== EXERCISE MATERIAL ==

————

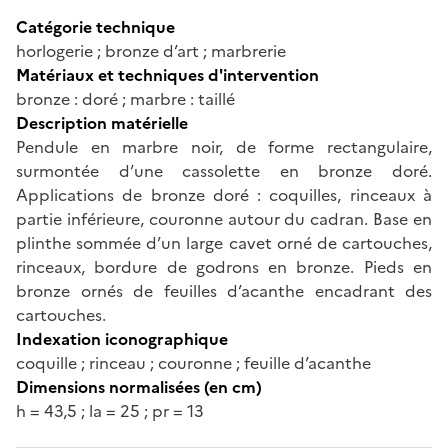
Catégorie technique
horlogerie ; bronze d’art ; marbrerie
Matériaux et techniques d'intervention
bronze : doré ; marbre : taillé
Description matérielle
Pendule en marbre noir, de forme rectangulaire,
surmontée d’une cassolette en bronze doré.
Applications de bronze doré : coquilles, rinceaux à
partie inférieure, couronne autour du cadran. Base en
plinthe sommée d’un large cavet orné de cartouches,
rinceaux, bordure de godrons en bronze. Pieds en
bronze ornés de feuilles d’acanthe encadrant des
cartouches.
Indexation iconographique
coquille ; rinceau ; couronne ; feuille d’acanthe
Dimensions normalisées (en cm)
h = 43,5 ; la = 25 ; pr = 13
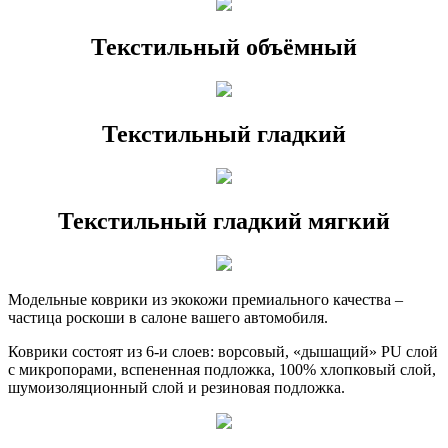
Текстильный объёмный
Текстильный гладкий
Текстильный гладкий мягкий
Модельные коврики из экокожи премиального качества –
частица роскоши в салоне вашего автомобиля.
Коврики состоят из 6-и слоев: ворсовый, «дышащий» PU слой
с микропорами, вспененная подложка, 100% хлопковый слой,
шумоизоляционный слой и резиновая подложка.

————

== WORK REQUEST ==
Apply a filter for "rinceaux" to the entries and show each line that passes.

== RESULT BELOW ==
Applications de bronze doré : coquilles, rinceaux à
rinceaux, bordure de godrons en bronze. Pieds en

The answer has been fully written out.